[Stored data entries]
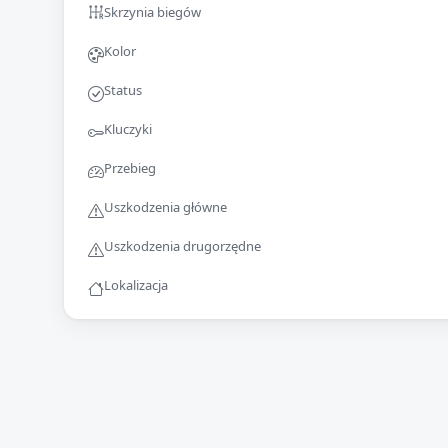
Skrzynia biegów
Kolor
Status
Kluczyki
Przebieg
Uszkodzenia główne
Uszkodzenia drugorzędne
Lokalizacja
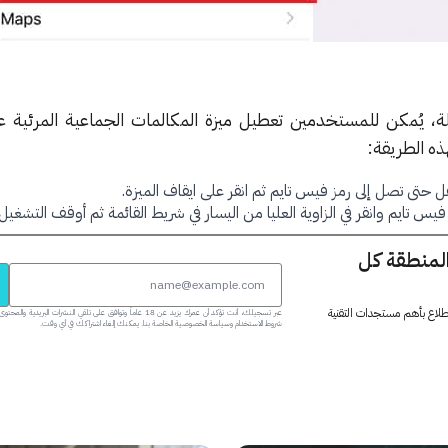
ة، يُمكن للمستخدمين تعطيل ميزة المكالمات الجماعية المرئية 
ذه الطريقة:
فل حتى تصل إلى رمز فيس تايم ثم انقر على ايقاف الميزة.
 تايم وانقر في الزاوية العليا من اليسار في شريط القائمة ثم أوقف التشغيل.
المنطقة كل
 اطلاع بأهم مستجدات التقنية
عبر تسجيلك، أنت تؤكد أن عمرك يزيد عن 18 عاماً وتوافق على تلقي النشرات البر
شروط الاستخدام وسياسة الخصوصية الخاصة بنا. يمكنك إلغاء اشتراكك في أي وقت.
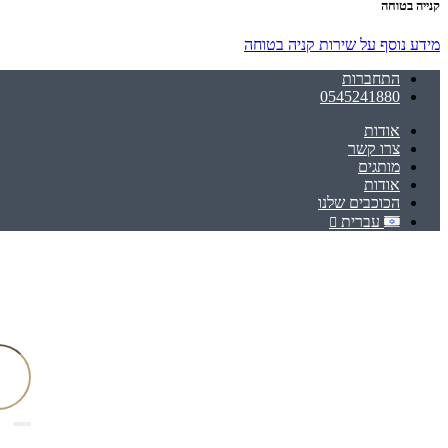
קנייה בטוחה
מידע נוסף על שירות קניה בטוחה
התחברות
0545241880
אודות
צרו קשר
מותגים
אודות
הכוכבים שלנו
עברית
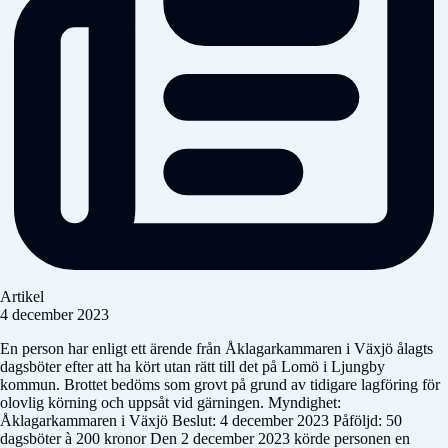
Artikel
4 december 2023
En person har enligt ett ärende från Åklagarkammaren i Växjö ålagts
dagsböter efter att ha kört utan rätt till det på Lomö i Ljungby
kommun. Brottet bedöms som grovt på grund av tidigare lagföring för
olovlig körning och uppsåt vid gärningen. Myndighet:
Åklagarkammaren i Växjö Beslut: 4 december 2023 Påföljd: 50
dagsböter à 200 kronor Den 2 december 2023 körde personen en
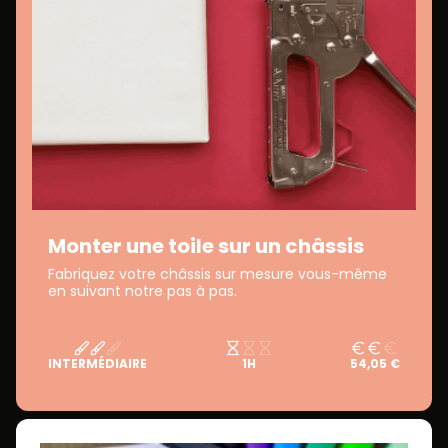
Monter une toile sur un châssis
Fabriquez votre châssis sur mesure vous-même
en suivant notre pas à pas.
INTERMÉDIAIRE
1H
54,05 €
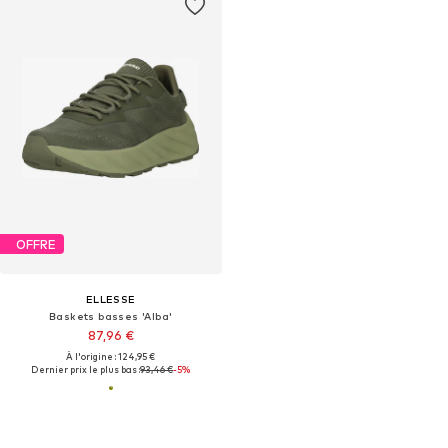
OFFRE
ELLESSE
Baskets basses 'Alba'
87,96 €
À l'origine : 124,95 €
Dernier prix le plus bas :
93,46 €
-5%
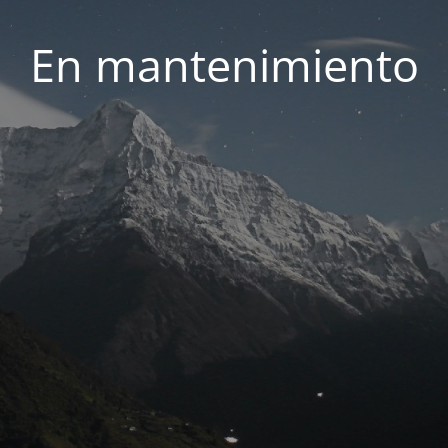
En mantenimiento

> About this exercise:
Please print all the lines above exactly as given and leave out every picture.

> Solution for this problem:
Skrzynia biegów
Kolor
Status
Kluczyki
Przebieg
Uszkodzenia główne
Uszkodzenia drugorzędne
Lokalizacja
ة، يُمكن للمستخدمين تعطيل ميزة المكالمات الجماعية المرئية 
ذه الطريقة:
فل حتى تصل إلى رمز فيس تايم ثم انقر على ايقاف الميزة.
 تايم وانقر في الزاوية العليا من اليسار في شريط القائمة ثم أوقف التشغيل.
المنطقة كل
 اطلاع بأهم مستجدات التقنية
عبر تسجيلك، أنت تؤكد أن عمرك يزيد عن 18 عاماً وتوافق على تلقي النشرات البر
شروط الاستخدام وسياسة الخصوصية الخاصة بنا. يمكنك إلغاء اشتراكك في أي وقت.
קנייה בטוחה
מידע נוסף על שירות קניה בטוחה
התחברות
0545241880
אודות
צרו קשר
מותגים
אודות
הכוכבים שלנו
עברית
Artikel
4 december 2023
En person har enligt ett ärende från Åklagarkammaren i Växjö ålagts
dagsböter efter att ha kört utan rätt till det på Lomö i Ljungby
kommun. Brottet bedöms som grovt på grund av tidigare lagföring för
olovlig körning och uppsåt vid gärningen. Myndighet:
Åklagarkammaren i Växjö Beslut: 4 december 2023 Påföljd: 50
dagsböter à 200 kronor Den 2 december 2023 körde personen en
Monter une toile sur un châssis
Fabriquez votre châssis sur mesure vous-même
en suivant notre pas à pas.
INTERMÉDIAIRE
1H
54,05 €
OFFRE
ELLESSE
Baskets basses 'Alba'
87,96 €
À l'origine : 124,95 €
Dernier prix le plus bas :
93,46 €
-5%
En mantenimiento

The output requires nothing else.